═════ Data for the task ═════

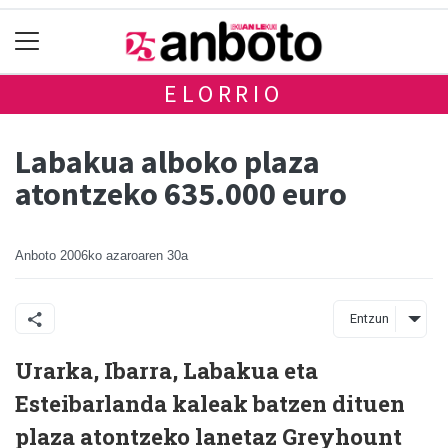
ELORRIO
Labakua alboko plaza
atontzeko 635.000 euro
Anboto
2006ko azaroaren 30a
Entzun
Urarka, Ibarra, Labakua eta
Esteibarlanda kaleak batzen dituen
plaza atontzeko lanetaz Greyhount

═════

(How to complete this task): Write out word for word every line from the one containing "2006ko azaroaren 30a" through the last line of the data, and no other line.

(Output):
2006ko azaroaren 30a
Entzun
Urarka, Ibarra, Labakua eta
Esteibarlanda kaleak batzen dituen
plaza atontzeko lanetaz Greyhount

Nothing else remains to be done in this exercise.